子どもの寝かしつけが遅れがちな背景には、家事育児やデジタル環境など複数の要因がある。縛りすぎない工夫で家族の負担を減らす視点を。
「21時になったから、みんな寝よう」。そう言っても、子どもがすぐに布団へ入ってくれない現実は、誰にとっても重いものです。
一方で、子どもの寝る時間が後ろ倒しになっているのには、家庭の事情だけでは説明しきれない面もあります。Misryoumが扱う今回の話題では、共働きニーズの高まりや家事・育児の分担の現実が、寝かしつけの時間に影響しうることが語られています。
一日のタスクが増えれば、食事や入浴、細かな準備が最後に回りやすくなり、結果として寝かしつけも遅くなる。Misryoumの取材でも、こうした“積み残し”は珍しくないという受け止めが示されます。さらに、いわゆる「名もなき家事」と呼ばれる調整や管理のような仕事が、目に見えにくい形で時間を削ることも背景として挙がります。
【Insight】ここで大事なのは、寝かしつけの失敗を一人の責任にせず、家族の生活リズムそのものを見直すきっかけにすることです。
またデジタル化の影響も、生活の中に自然に入り込んでいます。スマホやタブレットは、子どもから大人まで“いつでも見られる”環境を作り、乳幼児向けのコンテンツも多様です。Misryoumが伝える見方では、子どもが夢中になってしまう状態は、テレビやビデオが広まった時期にも問題視されてきた延長線上にあるともされます。
そのため解決の方向性も、「電気を消して即・就寝」といった単純な運用に寄せるより、現実に即した設計が必要になりそうです。もちろん、推奨される睡眠時間の考え方そのものは大切ですが、家庭ごとの状況を踏まえた調整が現実的です。
【少し詳しく】Misryoumの論点は、“寝る時間を縛ること”と“子どもの生活が回っていくこと”のバランスにあります。例えば、毎日まったく同じ時刻にまとめて寝かせるより、生活の流れの中で余白を作り、親子双方がストレスをためにくい進め方を探る発想です。

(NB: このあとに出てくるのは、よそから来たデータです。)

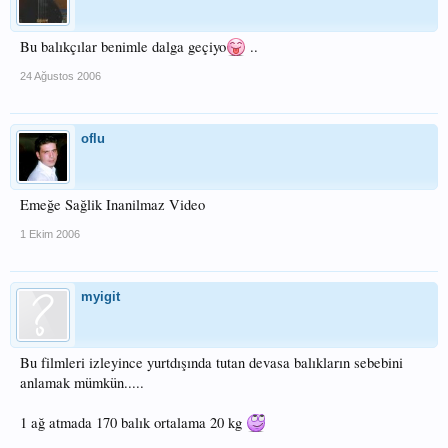
Bu balıkçılar benimle dalga geçiyo
..
24 Ağustos 2006
oflu
Emeğe Sağlik Inanilmaz Video
1 Ekim 2006
myigit
Bu filmleri izleyince yurtdışında tutan devasa balıkların sebebini
anlamak mümkün.....
1 ağ atmada 170 balık ortalama 20 kg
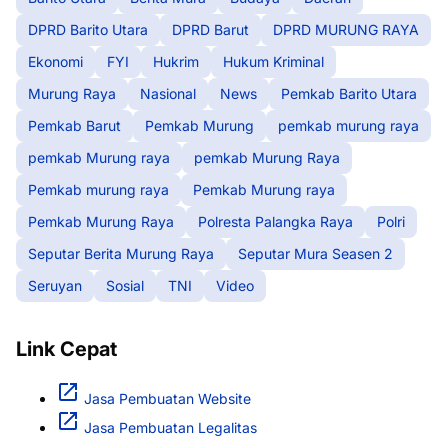
DPRD Barito Utara
DPRD Barut
DPRD MURUNG RAYA
Ekonomi
FYI
Hukrim
Hukum Kriminal
Murung Raya
Nasional
News
Pemkab Barito Utara
Pemkab Barut
Pemkab Murung
pemkab murung raya
pemkab Murung raya
pemkab Murung Raya
Pemkab murung raya
Pemkab Murung raya
Pemkab Murung Raya
Polresta Palangka Raya
Polri
Seputar Berita Murung Raya
Seputar Mura Seasen 2
Seruyan
Sosial
TNI
Video
Link Cepat
Jasa Pembuatan Website
Jasa Pembuatan Legalitas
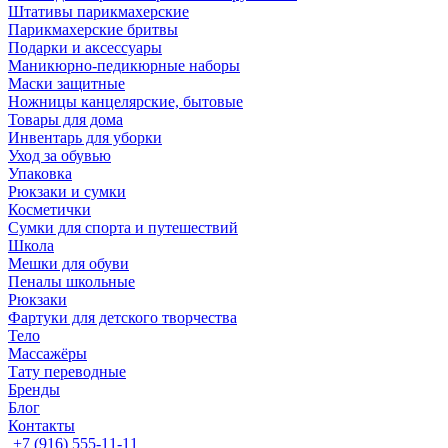
Штативы парикмахерские
Парикмахерские бритвы
Подарки и аксессуары
Маникюрно-педикюрные наборы
Маски защитные
Ножницы канцелярские, бытовые
Товары для дома
Инвентарь для уборки
Уход за обувью
Упаковка
Рюкзаки и сумки
Косметички
Сумки для спорта и путешествий
Школа
Мешки для обуви
Пеналы школьные
Рюкзаки
Фартуки для детского творчества
Тело
Массажёры
Тату переводные
Бренды
Блог
Контакты
+7 (916) 555-11-11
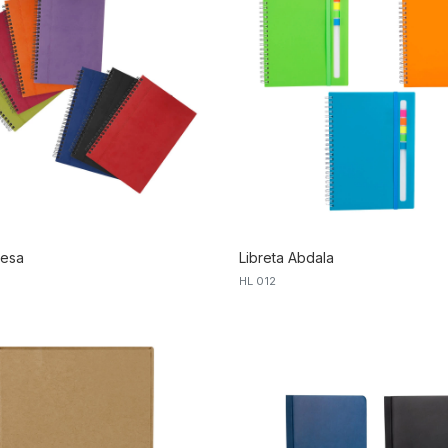
lesa
Libreta Abdala
HL 012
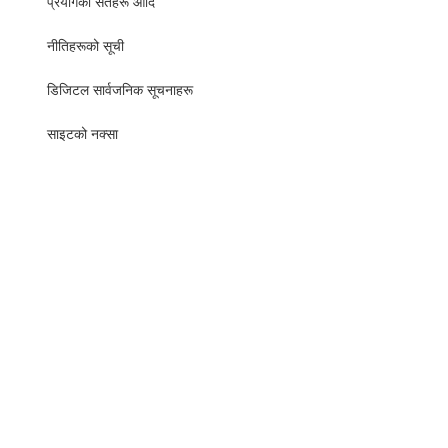
प्रयोगका सर्तहरू आदि
नीतिहरूको सूची
​​डिजिटल सार्वजनिक सूचनाहरू
साइटको नक्सा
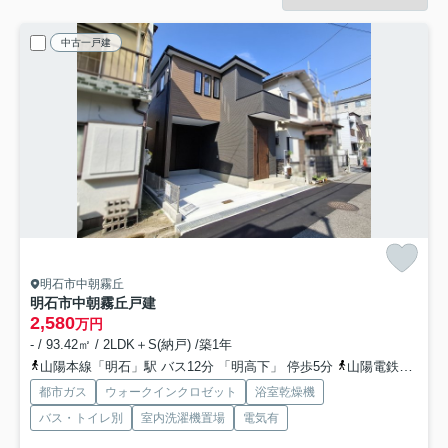
中古一戸建
明石市中朝霧丘
明石市中朝霧丘戸建
2,580
万円
- / 93.42㎡ / 2LDK＋S(納戸) /築1年
山陽本線「明石」駅 バス12分 「明高下」 停歩5分
山陽電鉄本線「大蔵谷」駅 徒歩17分
都市ガス
ウォークインクロゼット
浴室乾燥機
バス・トイレ別
室内洗濯機置場
電気有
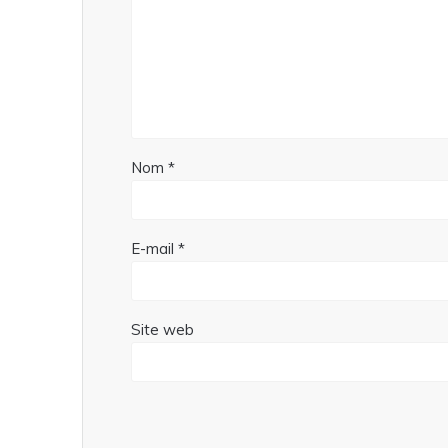
Nom
*
E-mail
*
Site web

さらに、親が頑張れば頑張るほど、タイミングが合わないときの落ち込みも大きくなります。だからこそ、うまくいかない日を「親の責任」で片づけず、家事・育児・情報環境の変化とセットで捉える視点が、家庭の空気を守ることにつながります。
【Insight】寝かしつけは結果だけで評価しにくい行為です。だからこそ、時間を“絶対ルール”にするより、家族の負担と現実に合わせて調整する姿勢が、長期的には効いてきます。
Misryoumが示すように、家族のかたちが変わるなかで、睡眠への向き合い方も更新が必要になります。子どもの寝る時間を「縛りすぎずに」捉え直すことは、生活全体を立て直す入り口になり得ます。